One late Friday afternoon when the office was nearly empty, two clean-cut young men showed up at the Mennonite Church Canada reception desk to inquire about pension benefits for their widowed mother. Assuming they were sons of a pastor, the receptionist sent them my way. As chief administrative officer, helping such people out is part of my job.
I invited them into my office. They sat down, positioning their chairs to block the exit. That triggered my internal alarm, and the situation went downhill from there. It quickly became apparent that their father hadn’t been a pastor, and they had no association with MC Canada. Several other Mennonite organizations had also turned down their requests for assistance. When I explained that I couldn’t help them either, their behaviour fouled. Threats were made. I was terrified.
Serving others comes with its fair share of challenges. Whether you’re a waitress in a coffee shop or an executive for a large organization—like the church—you can become a target for everything that is wrong. But it’s more than that. It’s the looming sense of responsibility, of being the person “where the buck stops,” whether for a complaint about cold coffee or a floundering corporate merger.
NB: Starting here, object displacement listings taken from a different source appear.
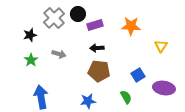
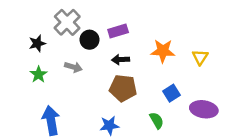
black circle: (78, 14) -> (89, 40), moved
orange star: (131, 26) -> (163, 51), moved

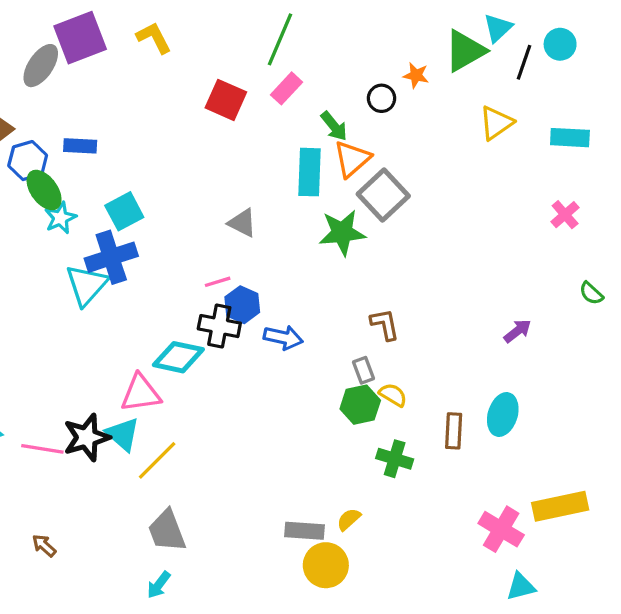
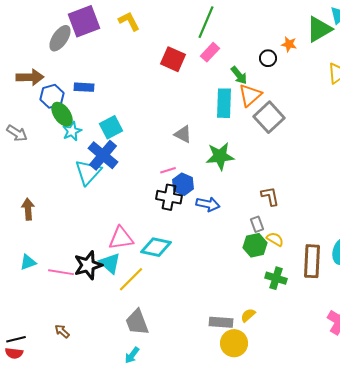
green star: (342, 233) -> (220, 156), moved
blue cross: (111, 257) -> (103, 155), turned -32
cyan diamond: (178, 357) -> (156, 247), moved
brown rectangle: (454, 431) -> (312, 261), size x1.5

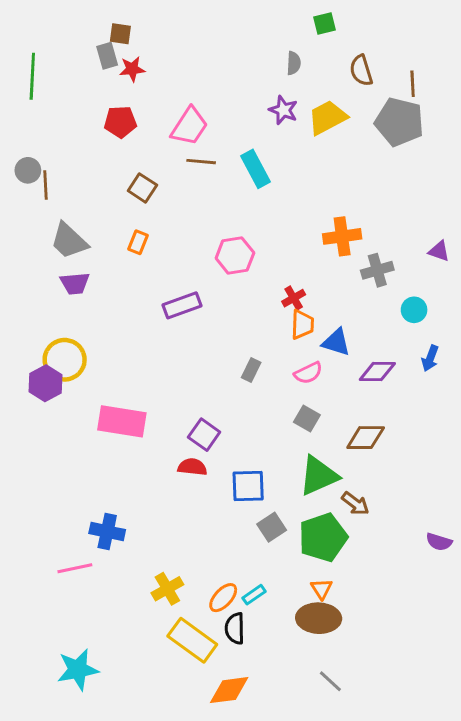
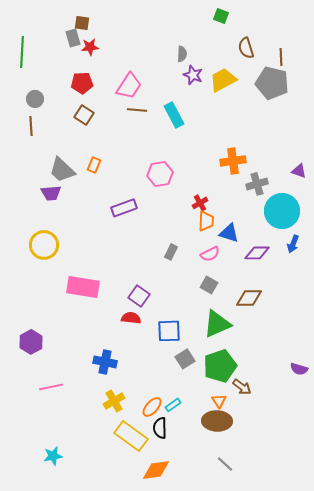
green square: (324, 23) -> (221, 16), turned 35
gray semicircle: (294, 63) -> (182, 54), moved
gray circle: (28, 170) -> (35, 99), moved
brown square: (142, 188) -> (84, 115), moved
gray trapezoid: (69, 241) -> (62, 170), moved
cyan circle: (414, 310) -> (282, 211), size x2.0
purple hexagon: (45, 383) -> (31, 342), moved
brown arrow: (355, 504) -> (242, 387), moved
blue cross: (107, 532) -> (105, 362), moved
cyan star: (78, 670) -> (53, 456), size x0.7

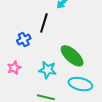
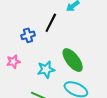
cyan star: (48, 70) -> (46, 69), turned -30

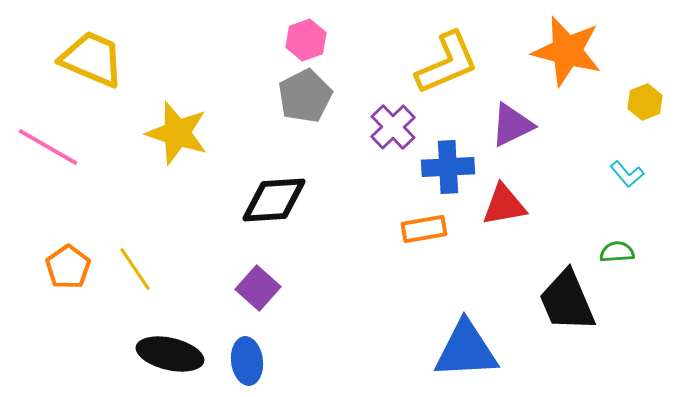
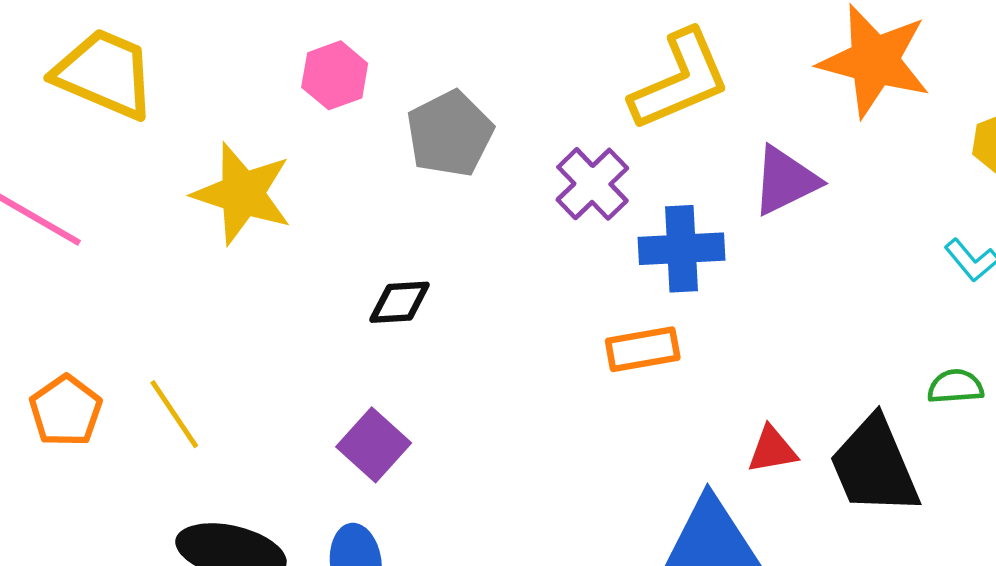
pink hexagon: (306, 40) -> (335, 75), moved
black diamond: (274, 200) -> (400, 302), size x0.6
red triangle: (504, 205) -> (772, 450), moved, size x0.7

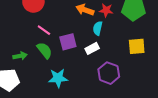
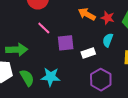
cyan semicircle: (98, 28) -> (108, 40), moved
green semicircle: (44, 50) -> (27, 78), moved
green arrow: (20, 56) -> (17, 50), size x1.5

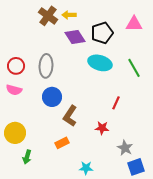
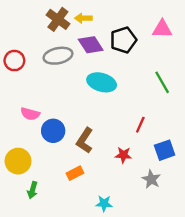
cyan ellipse: (100, 63) -> (102, 82), moved
red circle: (16, 66) -> (14, 61), moved
gray ellipse: (46, 66) -> (58, 56), moved, turned 75
pink semicircle: (14, 90) -> (30, 114), moved
blue circle: (52, 97) -> (53, 131), moved
blue square: (136, 167) -> (165, 150), moved

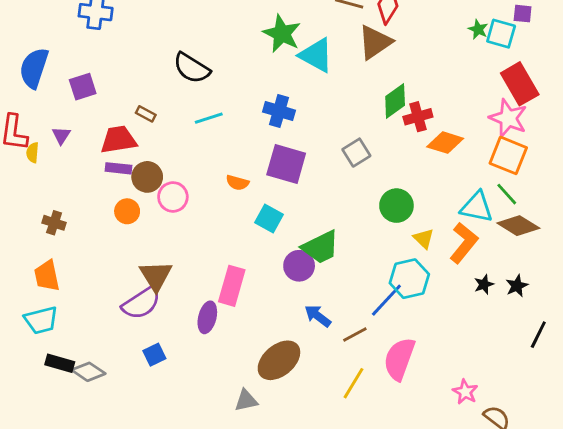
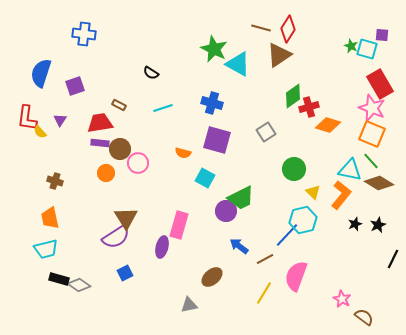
black semicircle: (192, 68) -> (151, 73), size x0.6
yellow semicircle: (33, 153) -> (40, 132), turned -48
brown ellipse: (279, 360) -> (212, 277), size x0.7

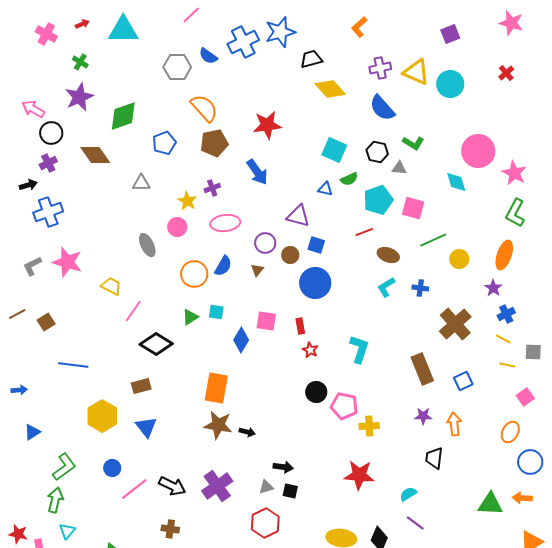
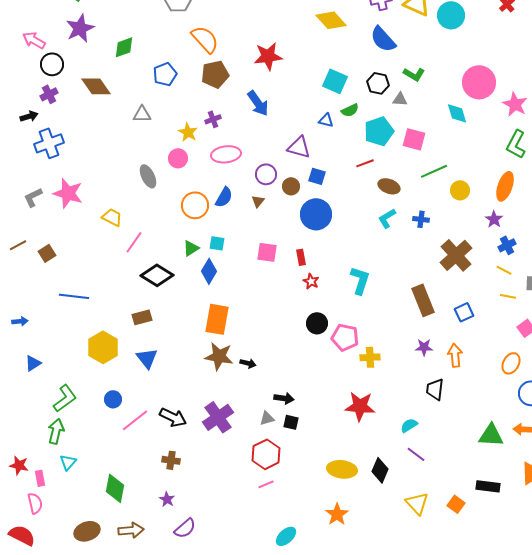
green diamond: (123, 116) -> (124, 47), size x0.7
blue diamond: (241, 340) -> (209, 271), moved

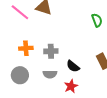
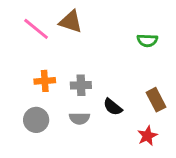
green semicircle: (97, 20) -> (147, 40), turned 112
red star: (71, 86) -> (147, 136), moved

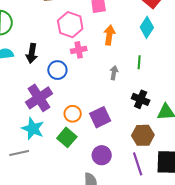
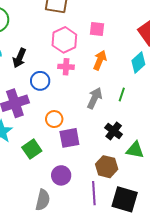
gray arrow: (114, 73) -> (95, 98), size x1.5
orange circle: (73, 114) -> (54, 119), moved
Sometimes, it means being a scapegoat and accepting it. Jesus knew this all too well. When he consented to God’s will—to sacrifice his life even though he’d done no wrong—he became the ultimate scapegoat for all of humanity. As the ultimate servant-leader, Jesus fell under the constant scrutiny of government and the religious elite. Cursed and blessed in his role as Messiah, he lived in a time when both the best and worst of human behaviours rose to the surface in the public sphere.
So, back to my office. I offered my two intimidating visitors a promise to send them information about where they might find assistance. I reminded myself that God was still in control. That gave me the courage to stand firm in the face of their continued bullying and ask them strongly to leave. Eventually, furious and still uttering threats, they did.
Those visitors made me realize something important: I was their scapegoat. The buck stopped with me, and that made me the target of their frustration over an ongoing, unfruitful search for help.
When people are angry, it’s easy to cast frustration in any direction. It might be toward the new grocery cashier assisting a long line-up, or it might be the church leader who cannot give the desired assurances. Simmering anger boils over, as if long line-ups or conflict can be sponta-neously resolved, or solutions found with the sweep of a magic wand.
Most of us have likely been served up as a scapegoat at some point, whether in the role of a servant, a leader or a servant-leader. It’s not fun, but it goes with the territory. I pray that Jesus’ example will give each of us the strength to accept the challenge with grace.